A NEW TAKE ON STRENGTH
DEUTERONOMY 11:8-9, 22-23
DEUTERONOMY 11:8-9, 22-23 NKJV
8 "Therefore you shall keep every commandment which I command you today, that you may be strong, and go in and possess the land which you cross over to possess, 9 and that you may prolong your days in the land which the Lord swore to give your fathers, to them and their descendants, 'a land flowing with milk and honey.'
22 "For if you carefully keep all these commandments which I command you to do—to love the Lord your God, to walk in all His ways, and to hold fast to Him— 23 then the Lord will drive out all these nations from before you, and you will dispossess greater and mightier nations than yourselves.
OBSERVATION:
Once again, we are looking at the principles that are revealed in the book of Deuteronomy.
I know our New Testament reading for today is in the book of Revelation. And I encourage you to keep up with that reading. But as you read the scriptures, especially as you journal or meditate, stop on the verses that speak to you. What resonates with your heart?
In our Deuteronomy passage, Moses is talking to the people who are to go in and possess the promised land. His words contain encouragement as well as warnings.
The encouragement centers around loving the Lord and keeping His ways. The warnings involve not yielding to deception by serving and worshipping foreign gods.
In verse eight, Moses again commands the people to keep God's commandments. Keep God's ways and words so that they would be strong and go in to take the land.
That phrase arrested my attention. Keeping God's commandments that you may be strong and go in and possess the land. And not just possess the land but stay in the land.

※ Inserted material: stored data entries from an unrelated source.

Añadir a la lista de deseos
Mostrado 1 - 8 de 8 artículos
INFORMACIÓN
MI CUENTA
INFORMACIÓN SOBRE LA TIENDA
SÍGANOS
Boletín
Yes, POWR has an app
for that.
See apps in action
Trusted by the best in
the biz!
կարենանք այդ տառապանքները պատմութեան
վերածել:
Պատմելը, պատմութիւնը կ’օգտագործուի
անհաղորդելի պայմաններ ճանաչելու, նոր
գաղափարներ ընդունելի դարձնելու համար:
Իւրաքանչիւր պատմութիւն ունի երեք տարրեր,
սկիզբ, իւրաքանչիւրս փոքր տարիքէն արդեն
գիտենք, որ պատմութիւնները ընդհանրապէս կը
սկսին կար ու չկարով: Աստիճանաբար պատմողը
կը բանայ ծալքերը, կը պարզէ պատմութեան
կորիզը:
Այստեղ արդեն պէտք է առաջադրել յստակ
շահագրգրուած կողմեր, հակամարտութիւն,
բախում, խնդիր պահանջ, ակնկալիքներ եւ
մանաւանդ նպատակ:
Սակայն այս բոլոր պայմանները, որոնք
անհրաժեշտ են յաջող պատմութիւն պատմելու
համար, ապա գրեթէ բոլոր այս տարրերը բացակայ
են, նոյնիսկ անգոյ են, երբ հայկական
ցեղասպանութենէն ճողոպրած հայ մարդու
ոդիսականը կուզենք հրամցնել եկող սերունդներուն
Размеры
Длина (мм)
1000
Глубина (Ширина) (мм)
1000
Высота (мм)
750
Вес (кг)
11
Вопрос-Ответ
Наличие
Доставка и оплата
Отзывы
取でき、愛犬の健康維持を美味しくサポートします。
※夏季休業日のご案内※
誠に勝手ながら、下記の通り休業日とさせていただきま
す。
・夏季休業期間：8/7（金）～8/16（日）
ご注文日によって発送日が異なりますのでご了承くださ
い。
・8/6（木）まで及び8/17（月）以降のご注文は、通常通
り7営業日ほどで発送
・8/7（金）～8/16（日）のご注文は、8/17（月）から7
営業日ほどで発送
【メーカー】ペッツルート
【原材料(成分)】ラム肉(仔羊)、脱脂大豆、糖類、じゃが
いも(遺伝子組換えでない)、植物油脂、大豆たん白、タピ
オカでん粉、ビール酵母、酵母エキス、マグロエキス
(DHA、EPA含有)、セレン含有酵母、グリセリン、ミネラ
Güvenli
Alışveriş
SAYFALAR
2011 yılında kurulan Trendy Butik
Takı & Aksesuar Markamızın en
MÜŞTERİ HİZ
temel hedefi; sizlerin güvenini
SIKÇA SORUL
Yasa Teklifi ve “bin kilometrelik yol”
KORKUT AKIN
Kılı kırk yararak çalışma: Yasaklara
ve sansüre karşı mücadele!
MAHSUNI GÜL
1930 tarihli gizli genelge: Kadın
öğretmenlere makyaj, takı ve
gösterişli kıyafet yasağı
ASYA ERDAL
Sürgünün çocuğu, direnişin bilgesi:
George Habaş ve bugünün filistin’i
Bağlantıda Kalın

Evidently, keeping God's commandments was a place of strength for His people. In verses 22-23, we get more insight. By keeping God's commandments and staying close to Him, God would drive out the nations in the land.
Israel could not take the land in their own strength. They needed God. And by keeping His word and ways, they worked with Him, and God fought for them. Staying close to God was a place of strength for Israel.
APPLICATION:
How often we have thought of keeping God's commandments and ways as a function of pure obedience. Almost a resigned, okay, I'm going to do this even if it kills me.
If so we have taken the wrong perspective. What if we viewed keeping God's words and ways as a place of strength. That living our lives in conformity to God is the strongest place we can be.
We know that walking by faith is stronger than walking in fear. That walking in love is stronger than walking selfishly. That living with a positive expectation, hope, is stronger than living in dread or despair.
Yes, it requires more from us to walk with God. But it is the strongest way to walk.
PRAYER:
Lord Your ways are ways of strength. Show me how I can walk closer to You.